The study is shown, a great room with broad windows on the garden at the rear and a glimpse of wooded hills

-a room that is cluttered with his relics. It is here that Gilbert White composed his letters. "My great parlor," he wrote once to his sister, "turns out a fine warm winter room, and affords a pleasant equal warmth. In blustering weather the chimney smokes a little till the shaft becomes hot. The chief fault that I find," he continues, "is the strong echo, which, when many people are talking, makes confusion to my poor dull ears." There is still an echo in the room-an echo of its long silence through more than a hundred years.

The keeping of this stiff room is the fee, as it were, that the present owners pay the public for living in a celebrated house. It is held inviolate to satisfy tourist curiosity, and the past is its only life. These houses of the great linger on in sacred widowhood and pay eternally a cold devotion to the dead. At most now and then a housemaid comes in to dust, but I think she tiptoes among the bric-à-brac and is quite chilled by a ghostly presence. And really it must be rather horrid to live within four walls where a room is kept as a perpetual graveyard of consecration, where the coffin, as it were, and the flowers of ritual lie out exposed. It is a museum, a funeral, what you will, exempt from present life, and, until a pilgrim taps, its doors are shut upon the tomb. White's chair is shown, and no doubt a ribbon bars its use; and I seem to remember his ink-pot and his pens. There was a stuffy feeling in the place, as if vases, out of fashion and undervalued in the more human rooms, had been set here in a kind of discard under pretense of

antiquity, as we ourselves tote them to the attic whenever style has changed its whim. Gilbert White alive would have tossed up the window and let the wind blow in.

The house itself shows evidence of generous remodeling and enlargement. The entrance-hall seems once to have been the sitting-room. The low-ceiled kitchen, I think, was once the diningroom. I recall a monk's chair that folded to a table, a cradle that was turned to be a nursery for sprouting flowers, a bed that fell curiously from a cabinet in the wall with swingingdoors. But we went no farther among the rooms, and I would have preferred to turn my back upon the past and to range in the parts of present use and see how a present generation lives.

The doorman, having reaped his scornful profit, now consigned us to the gardener. The Wakes is crowded against the village street, but at the rear there are several acres of fine lawn overhung by a wooded hill. I asked the gardener if this wood was the hanger mentioned in the history, a single fact that lodged with me, and thereby gained great credit for erudition. A brick path leads across the lawn, and we were told that Gilbert White laid the path himself and walked there in muddy weather. It ascends to the left through a scanty grove of ripe old trees, each labeled with its

Latin, and issues to the hanger-"a vast hill of chalk, rising three hundred feet above the village. The

covert of this eminence is altogether beech, the most lovely of all forest trees."

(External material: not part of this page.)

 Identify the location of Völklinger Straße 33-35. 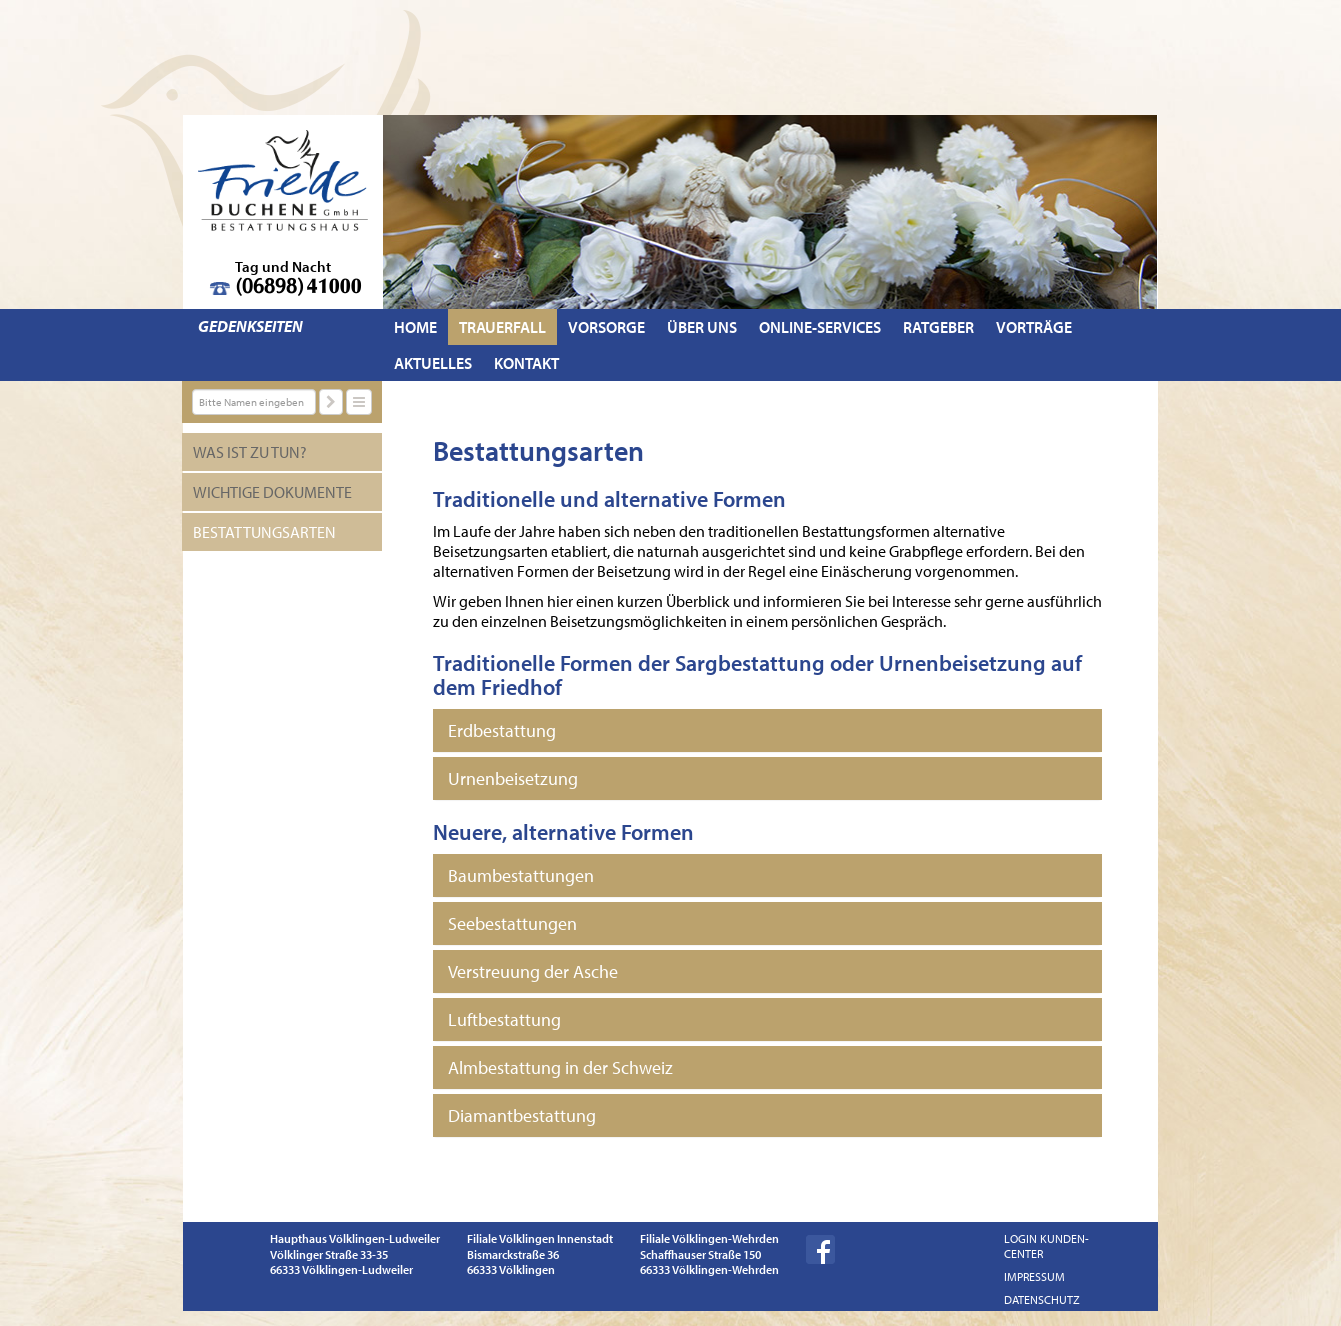 (329, 1254).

To the right of the lawn is an inclosure of flowers and vegetables, and I may have seen the very patch of mud where the tortoise wallowed in hot weather. Altogether it is such a spot as one seldom finds except in England, tightly hidden from the village and yet open to the hills. Like Fabre's patch of stone and thistle and Burroughs's stretch of Catskills, it is an appropriate laboratory of living nature.

The gardener had now earned his half-crown. He wavered a bit whether he should not, as one friendly servant to another, consign us to the stableman for continuing fee, but finally released us directly to the street. The church with its graveyard was still to be seen, a weathered building of worn tablets, with a great yew near by. In almost every English graveyard there is a yew, and I have read, but know not the truth, that an early king, finding a shortage of wood suitable for bows, ordered that a yew be planted in every churchyard of the kingdom against the fear of a French invasion. And thus a measure of national defense by a kind of irony has made the yew a tree of mourning.